Quel est le commerce qui a le mieux prospéré pour la Saint-Valentin ? Celui des bijoux, bien sûr. Mais encore ? Les bijoux en cuivre. Ce métal est devenu précieux depuis que les spéculateurs s’en donnent à cœur-joie sur les marchés : le cours a gagné 50% sur l’année écoulée. Voilà pourquoi votre électricien fait livrer sa filerie par la Brink’s et vous propose des vigiles pour préserver votre installation de la convoitise des pillards. C’est que les précédents ne manquent pas : la SNCF se fait chaque jour dépouiller de kilomètres de câbles, de monceaux de bobines et de signalisations. On pourrait bientôt connaître l’attaque des trains qui fit une bonne part du folklore du Far West. Pas pour détrousser les voyageurs, mais pour dépiauter locomotives et rames : au prix exorbitant de la ferraille, un TGV vaut son pesant de cacahouètes. Les anthropologues verront dans ce processus le signe manifeste de l’effondrement d’une civilisation, qui détruit jusqu’à ses infrastructures complexes afin de pouvoir mobiliser les matières premières nécessaires à la fabrication de nouveaux produits. Faire ou défaire, c’est toujours travailler dit l’adage populaire. Sauf qu’au cas d’espèce, la destruction est d’un bien meilleur rapport.

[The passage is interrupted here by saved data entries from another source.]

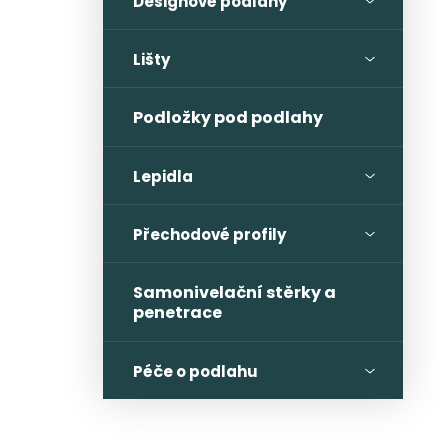
Designové podlahy
Lišty
Podložky pod podlahy
Lepidla
Přechodové profily
Samonivelační stěrky a
penetrace
Péče o podlahu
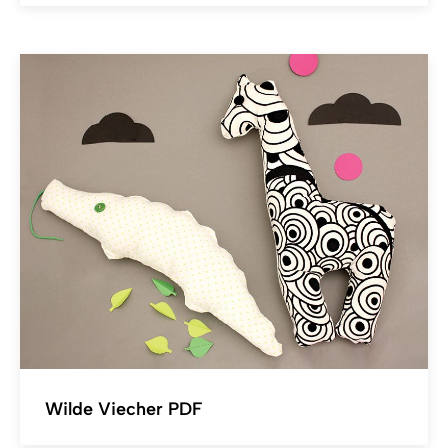
Wilde Viecher PDF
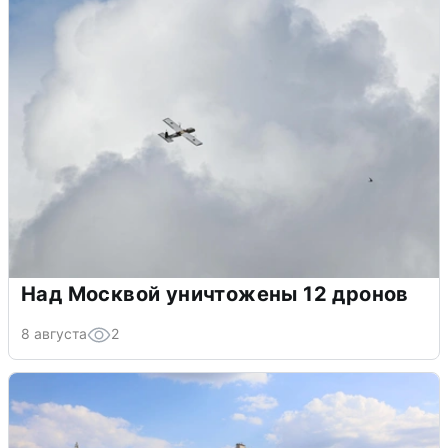
Над Москвой уничтожены 12 дронов
8 августа
2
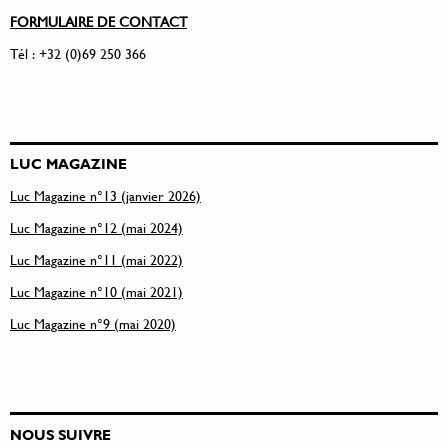
FORMULAIRE DE CONTACT
Tél : +32 (0)69 250 366
LUC MAGAZINE
Luc Magazine n°13 (janvier 2026)
Luc Magazine n°12 (mai 2024)
Luc Magazine n°11 (mai 2022)
Luc Magazine n°10 (mai 2021)
Luc Magazine n°9 (mai 2020)
NOUS SUIVRE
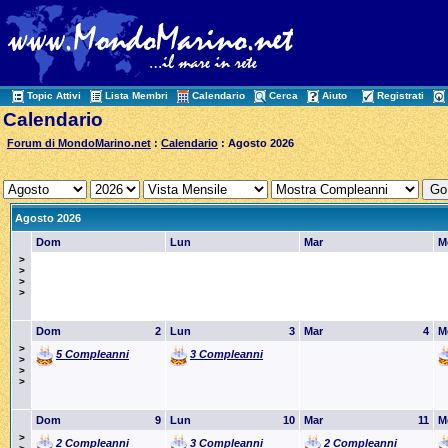
Topic Attivi
Lista Membri
Calendario
Cerca
Aiuto
Registrati
Calendario
Forum di MondoMarino.net
:
Calendario
: Agosto 2026
Agosto 2026
Dom
Lun
Mar
M
>
>
>
>
Dom
2
Lun
3
Mar
4
M
>
5 Compleanni
3 Compleanni
>
>
>
Dom
9
Lun
10
Mar
11
M
>
2 Compleanni
3 Compleanni
2 Compleanni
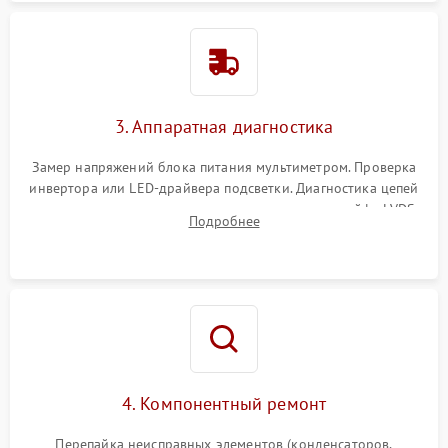
3. Аппаратная диагностика
Замер напряжений блока питания мультиметром. Проверка
инвертора или LED-драйвера подсветки. Диагностика цепей
питания скалера и тестирование сигналов на шлейфе LVDS
Подробнее
4. Компонентный ремонт
Перепайка неисправных элементов (конденсаторов,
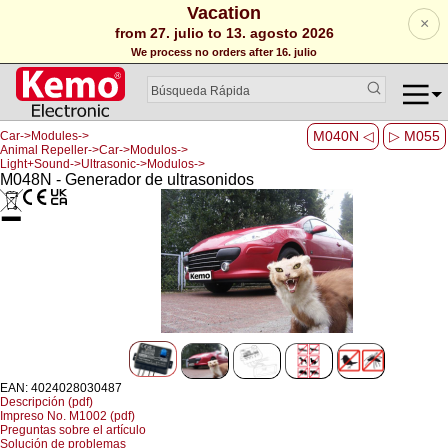
Vacation
×
from 27. julio to 13. agosto 2026
We process no orders after 16. julio
M040N ◁
▷ M055
Car->Modules->
Animal Repeller->Car->Modulos->
Light+Sound->Ultrasonic->Modulos->
M048N - Generador de ultrasonidos
EAN: 4024028030487
Descripción (pdf)
Impreso No. M1002 (pdf)
Preguntas sobre el artículo
Solución de problemas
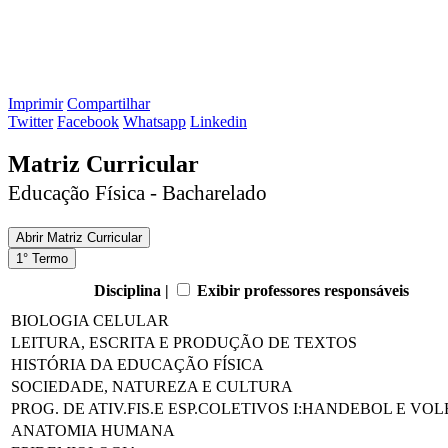
Imprimir
Compartilhar
Twitter
Facebook
Whatsapp
Linkedin
Matriz Curricular
Educação Física - Bacharelado
Abrir
Matriz Curricular
1° Termo
Disciplina |
Exibir professores responsáveis
BIOLOGIA CELULAR
LEITURA, ESCRITA E PRODUÇÃO DE TEXTOS
HISTÓRIA DA EDUCAÇÃO FÍSICA
SOCIEDADE, NATUREZA E CULTURA
PROG. DE ATIV.FIS.E ESP.COLETIVOS I:HANDEBOL E VO
ANATOMIA HUMANA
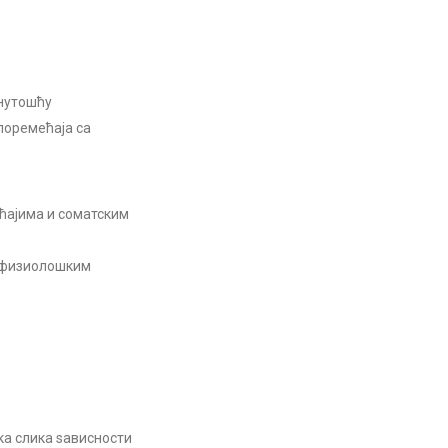
анутошћу
поремећаја са
ћајима и соматским
а физиолошким
ка слика ѕависности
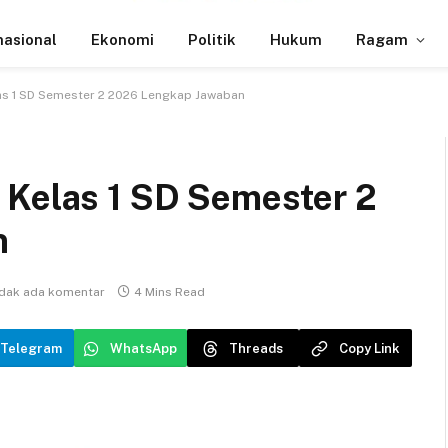
nasional
Ekonomi
Politik
Hukum
Ragam
as 1 SD Semester 2 2026 Lengkap Jawaban
 Kelas 1 SD Semester 2
n
idak ada komentar
4 Mins Read
Telegram
WhatsApp
Threads
Copy Link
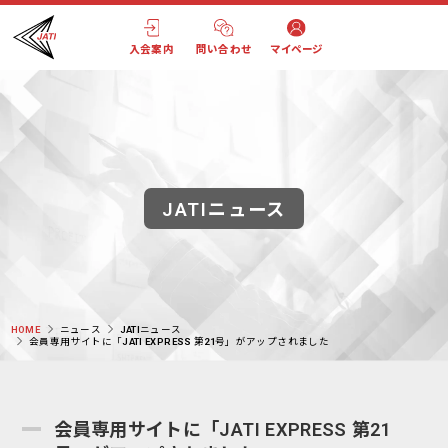
入会案内
問い合わせ
マイページ
JATIニュース
HOME
ニュース
JATIニュース
会員専用サイトに「JATI EXPRESS 第21号」がアップされました
会員専用サイトに「JATI EXPRESS 第21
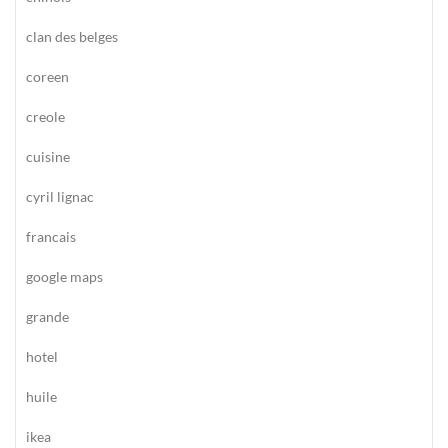
clan des belges
coreen
creole
cuisine
cyril lignac
francais
google maps
grande
hotel
huile
ikea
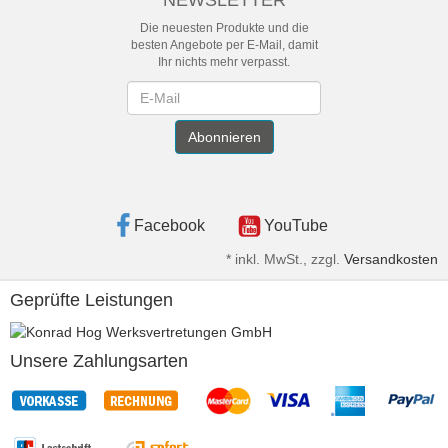
NEWSLETTER
Die neuesten Produkte und die
besten Angebote per E-Mail, damit
Ihr nichts mehr verpasst.
Newsletter
Abonnieren
Facebook
YouTube
*
inkl. MwSt., zzgl.
Versandkosten
Geprüfte Leistungen
Unsere Zahlungsarten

Il en résulte que le métier ayant aujourd’hui le plus d’avenir est celui de ferrailleur. Comme les gens sont moins enclins à emplir les poubelles de petits trésors métalliques, il faut bien s’approvisionner autrement. Pas étonnant qu’une « minorité visible » de notre population, de longue date spécialisée dans la récupération, soit suspectée des sabotages prédateurs. Sans doute suffirait-il de contrôler la traçabilité de leurs livraisons pour prévenir les dommages. C’est la même chose avec le Mexique, convaincu d’avoir injustement condamné Florence Cassez à une peine de prison écrasante. Peut-être devrait-on boycotter leurs principales exportations, et refuser la cocaïne portant le code barre mexicain. C’est interdit ? Ah oui, c’est vrai : on n’a pas le droit d’appeler au boycott des produits d’un Etat. Tel est le règlement de l’OMC, qui se situe au sommet de la pyramide dans la hiérarchie des normes. Les lois du commerce l’emportent sur toute autre considération. Voilà pourquoi il ne saurait être question de remettre en cause « l’année du Mexique en France », avec les quelques milliards que pèse le business entre les deux pays. L’ennui, pour Florence Cassez, c’est que la France vend davantage au Mexique qu’elle ne lui achète…

La recette du jour

Sécurité domestique

L’explosion du prix du cuivre vous expose au pillage de votre résidence. Remplacez votre installation électrique par du fil d’argent et refaites vos canalisations en or massif. Stockez le cuivre récupéré dans votre coffre en Suisse et ouvrez votre basse-cour aux « voleurs de poules ». Vous pourrez partir l’esprit tranquille dans votre villa d’Acapulco.